2006年9月4日 のアーカイブ

八木アンテナを、その世界へ向ける。

2006年9月4日 月曜日

電波男
電波男
本田 透

寮の先輩が「読まないからあげる」とのことで、本日いただいて読んでみた本である。
感想としては、彼の主張の根幹に、全く異論はない。異論があるとするならば、私と彼の幼少体験が全く異なる点からか、枝葉の部分にところどころ違和感のある、といったところか。彼と違って、好き放題やってきた私は、なんて幸せなんだろうと思った。
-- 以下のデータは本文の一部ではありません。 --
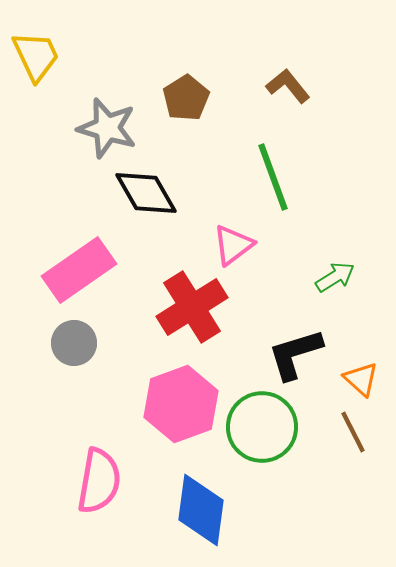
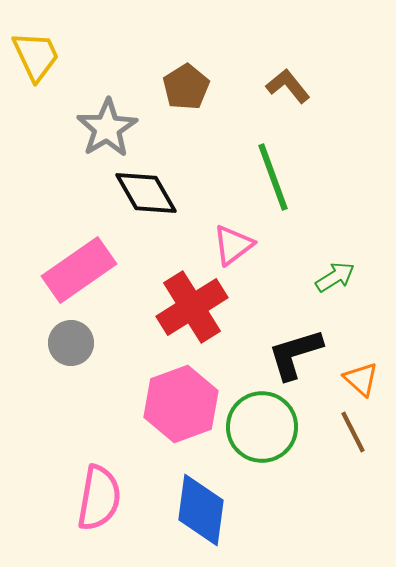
brown pentagon: moved 11 px up
gray star: rotated 24 degrees clockwise
gray circle: moved 3 px left
pink semicircle: moved 17 px down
しかし、この本は非常にもったいない、という想いもある。それは、文章が、タイトル通り「電波」な構成をしている点である。
適当になんでもつっこんで、ネタを各所にばらまいて興味を引くのはいいかもしれないが、私は少なくともそれをじゃまと感じた。ネタをやること自体はいいのだが、ネタSS・ネタblogの文章構成で論旨を茶化すのは、読んでいて非常に不愉快だったと言える。
私は2ちゃんねるや「萌え」系テクニカルブックなどで慣れているからスムーズに読めたが、普通の読者には「なにこれふざけてるの?」で終わってしまう文章に過ぎない。

しっかりとした主張を行うための本なのだから、「本田節」で茶化すのではなく、きっちりと論旨をわかりやすく構成し、まとめあげてもらえればそれがいいのだ。

彼の主張の是非は各人に任せるとして、オタの一人として、自分の生きていく世界をしっかり認識するために、微弱な電波も見逃さないのは大切なことだろう。
今よりずっと、新しい時代を生きる。そのためのヒントがひとつ、この本には示されている。